Oito empresas foram qualificadas para participarem da licitação presencial para gerir a Unidade de Pronto Atendimento (UPA) Padre Roberto, em Divinópolis. A informação foi divulgada nesta segunda-feira (24). O certame será realizado no dia 8 de julho.
Além do preço, a empresa vencedora deverá as exigências previstas na portaria do Ministério da Saúde. As oito empresas qualificadas poderão agendar visitas à UPA a partir desta segunda-feira, para conhecer as instalações e como funciona o trabalho no local.
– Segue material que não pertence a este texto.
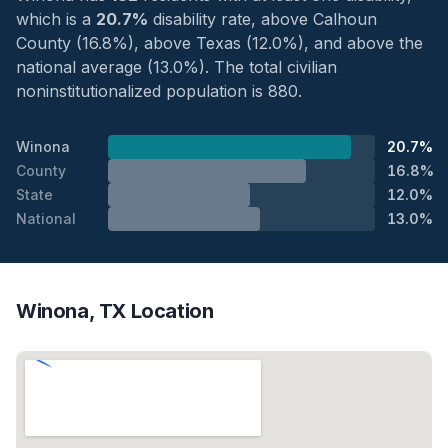
which is a
20.7%
disability rate, above Calhoun
County (16.8%), above Texas (12.0%), and above the
national average (13.0%). The total civilian
noninstitutionalized population is 880.
Winona
20.7%
County
16.8%
State
12.0%
National
13.0%
Winona, TX Location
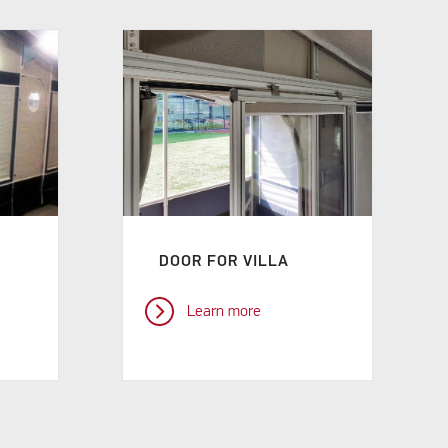
DOOR FOR VILLA
Learn more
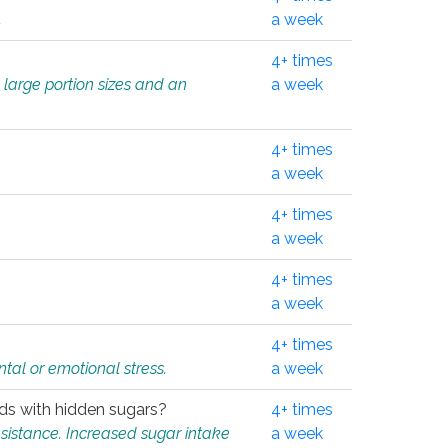
.
a week
4+ times
 large portion sizes and an
a week
4+ times
a week
4+ times
a week
4+ times
a week
4+ times
tal or emotional stress.
a week
oods with hidden sugars?
4+ times
sistance. Increased sugar intake
a week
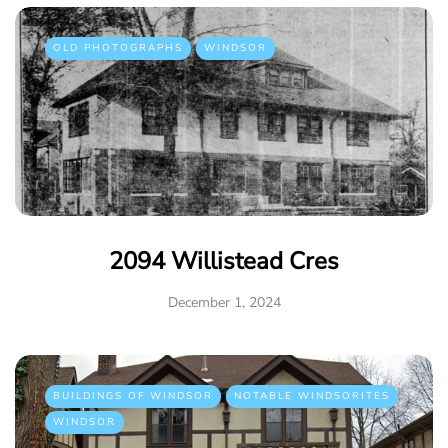
OLD PHOTOGRAPHS
WINDSOR
2094 Willistead Cres
December 1, 2024
BUILDINGS OF WINDSOR
NOTABLE WINDSORITES
WINDSOR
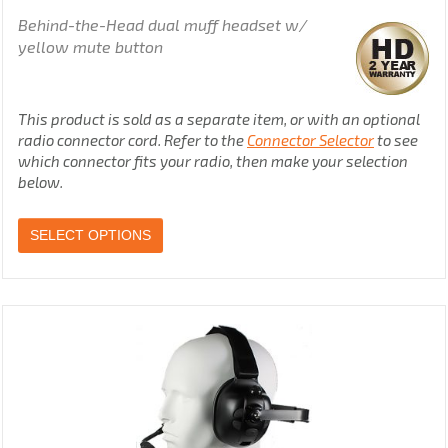
Behind-the-Head dual muff headset w/
yellow mute button
This product is sold as a separate item, or with an optional
radio connector cord. Refer to the
Connector Selector
to see
which connector fits your radio, then make your selection
below.
SELECT OPTIONS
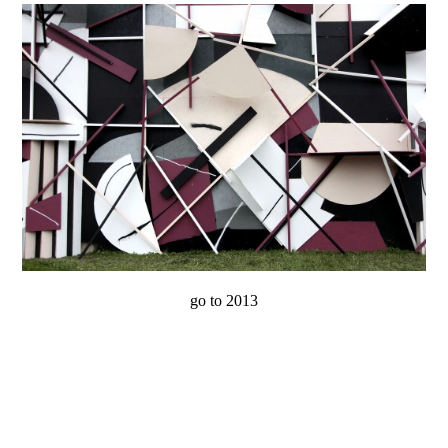
go to 2013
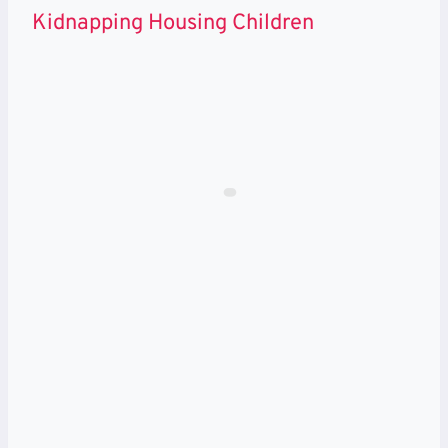
Kidnapping Housing Children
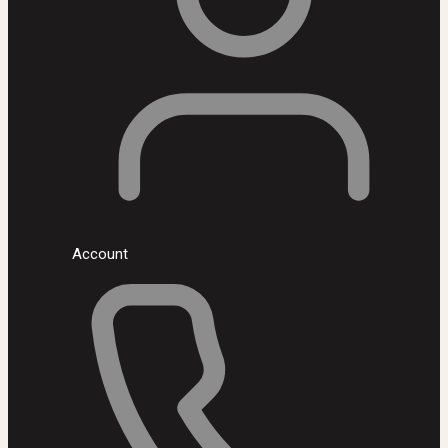
Account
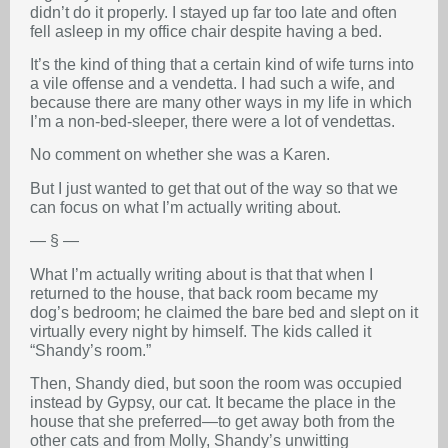
didn’t do it properly. I stayed up far too late and often
fell asleep in my office chair despite having a bed.
It’s the kind of thing that a certain kind of wife turns into
a vile offense and a vendetta. I had such a wife, and
because there are many other ways in my life in which
I’m a non-bed-sleeper, there were a lot of vendettas.
No comment on whether she was a Karen.
But I just wanted to get that out of the way so that we
can focus on what I’m actually writing about.
— § —
What I’m actually writing about is that that when I
returned to the house, that back room became my
dog’s bedroom; he claimed the bare bed and slept on it
virtually every night by himself. The kids called it
“Shandy’s room.”
Then, Shandy died, but soon the room was occupied
instead by Gypsy, our cat. It became the place in the
house that she preferred—to get away both from the
other cats and from Molly, Shandy’s unwitting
Segundo o Executivo, atualmente a gestão da unidade é de responsabilidade da Santa Casa de Formiga. Contudo, o contrato terminará em 29 de setembro e não será renovado. De acordo com a Secretaria Municipal de Saúde (Semusa), 11 empresas participaram da licitação.
A Semusa destacou que não mantém contato direto com nenhuma das empresas participantes da licitação. As dúvidas e informações serão divulgadas por notas oficiais aprovadas por comissão de licitação.
O certame será realizado na Sala de Licitações da Semusa, que fica na Rua Minas Gerais, 55.
Problemas na UPA
A UPA Padre Roberto foi inaugurada no final de março de 2014 e tem capacidade para atender 450 pessoas por dia para atendimentos de pediatria, clinica médica, cirurgias de traumas e ortopedia. A unidade conta com 27 leitos de observação, sendo sete para crianças e 20 para adultos.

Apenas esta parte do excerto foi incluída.